Being Black in America does not come with the luxury of wearing your nationality on your face. No one stops to ask if you’re Nigerian or Jamaican or born in Los Angeles or Mississippi before denying you a loan, hurling a racial slur, following you in a store, or calling the police. And even deeper than our lineage or land of origin, we are children of the Most High God first. That’s a bloodline no census can capture. It is both our origin and our inheritance.
So yes, we must have the difficult conversations. But we must also return to love, to legacy, and to alignment.
That’s why Cue The Culture exists.
This very platform was birthed from the inspiration of Essence, Black Enterprise, Ebony, and Jet. These were the magazines that taught us who we were. They held our stories in their pages like sacred scripture. They reminded us we were beautiful, brilliant, and built from excellence. They were built on the shoulders of those who believed in our worth, our stories, our beauty, and our brilliance. They made us feel invincible and met us in our living rooms, corner stores, barbershops and beauty shops.
We can’t blame the youth for what they were never taught to cherish. And we can’t expect excellence without mentorship, infrastructure, and investment. But we can name the problem. And we must challenge ourselves to do better.
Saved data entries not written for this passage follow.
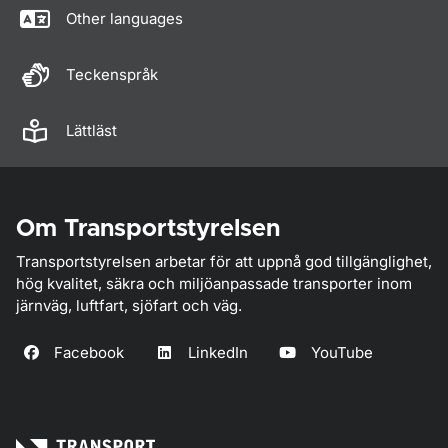
Other languages
Teckenspråk
Lättläst
Om Transportstyrelsen
Transportstyrelsen arbetar för att uppnå god tillgänglighet,
hög kvalitet, säkra och miljöanpassade transporter inom
järnväg, luftfart, sjöfart och väg.
Facebook
LinkedIn
YouTube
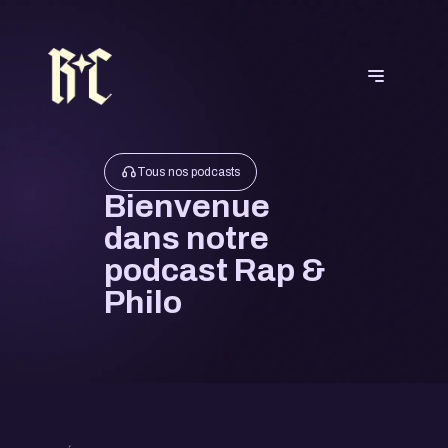
Tous nos podcasts
Bienvenue
dans notre
podcast Rap &
Philo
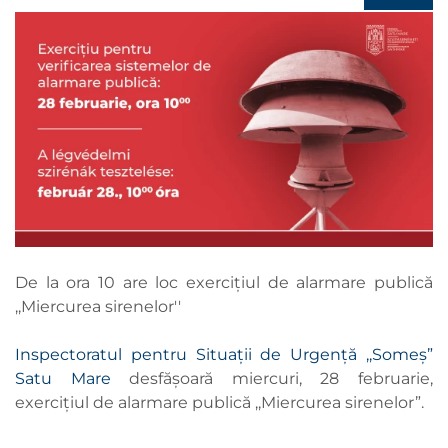
De la ora 10 are loc exercițiul de alarmare publică
,,Miercurea sirenelor''
Inspectoratul pentru Situații de Urgență ,,Someș”
Satu Mare
desfășoară miercuri, 28 februarie,
exercițiul de alarmare publică ,,Miercurea sirenelor”.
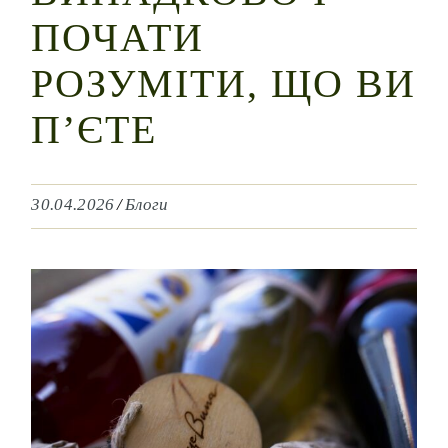
ПОЧАТИ
РОЗУМІТИ, ЩО ВИ
П’ЄТЕ
30.04.2026
Блоги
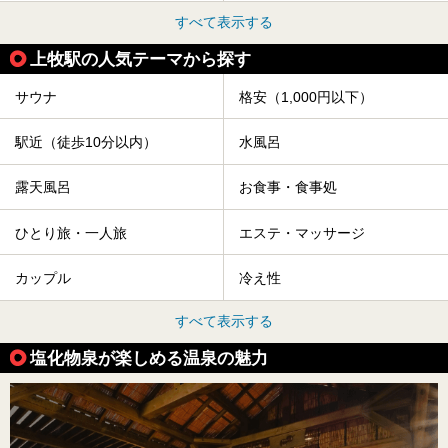
すべて表示する
上牧駅の人気テーマから探す
サウナ
格安（1,000円以下）
駅近（徒歩10分以内）
水風呂
露天風呂
お食事・食事処
ひとり旅・一人旅
エステ・マッサージ
カップル
冷え性
すべて表示する
塩化物泉が楽しめる温泉の魅力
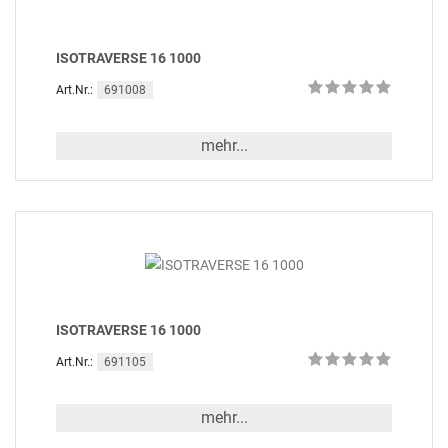
ISOTRAVERSE 16 1000
691008
Art.Nr.:
mehr...
ISOTRAVERSE 16 1000
691105
Art.Nr.:
mehr...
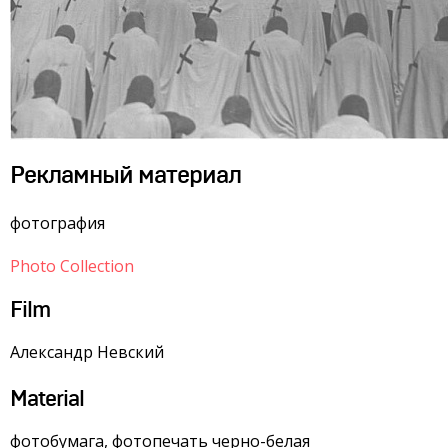
Рекламный материал
фотография
Photo Collection
Film
Александр Невский
Material
фотобумага, фотопечать черно-белая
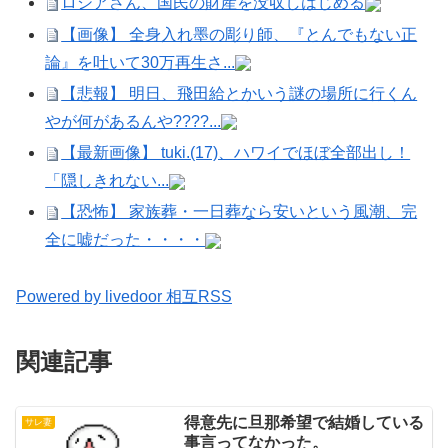
ロシアさん、国民の財産を没収しはじめる
【画像】 全身入れ墨の彫り師、『とんでもない正
論』を吐いて30万再生さ...
【悲報】 明日、飛田給とかいう謎の場所に行くん
やが何があるんや????...
【最新画像】 tuki.(17)、ハワイでほぼ全部出し！
「隠しきれない...
【恐怖】 家族葬・一日葬なら安いという風潮、完
全に嘘だった・・・・
Powered by livedoor 相互RSS
関連記事
得意先に旦那希望で結婚している
サレ妻
事言ってなかった。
And as I sit here, deciding whether to keep going with Cue The Culture or put my pen down, the ache I feel watching the decline of Essence reminds me of the urgency of this work. It reminds me that print matters. That archiving our stories is forever work. That the pen, the camera, the mic, the lens, and THE GATHERING OF ALL TRIBES at an annual festival or a family reunion are tools of resistance and reclamation.
So yes, I will keep going. I will seek out interested writers, contributors, artists, and supporters who are just as committed to telling our stories with care and clarity. I will build a community that refuses to let our excellence, our art, our US become extinct. Perhaps these efforts will one day include collaboration between Cue The Culture and Essence.
For we are not out of time, but we are running out of excuses.
We can still turn this around, but only if we’re willing to admit what we’ve lost AND work together to rebuild it. The festival, like our culture, deserves more than just the spectacles. It deserves reverence. It deserves care. It deserves a new generation ready not just to post, but to preserve.
Let this be our wake-up call. Black culture is still ours.
So, I will take personal accountability by doing what I can to get this message into the right hands at Essence. I will subscribe to receive the print edition. I will also encourage leadership to join The 92%, get some rest, and reset. Find a way to honor Frankie Beverly, collaborate 365 with emerging Black social media influencers (Aunties and our Nieces), recreate Black Wall Street (even if only for a few days), love on our beloved New Orleans, visit other Deep South roots, and be about our Black.
Let’s cue it up and prepare to bloom like a rose from concrete.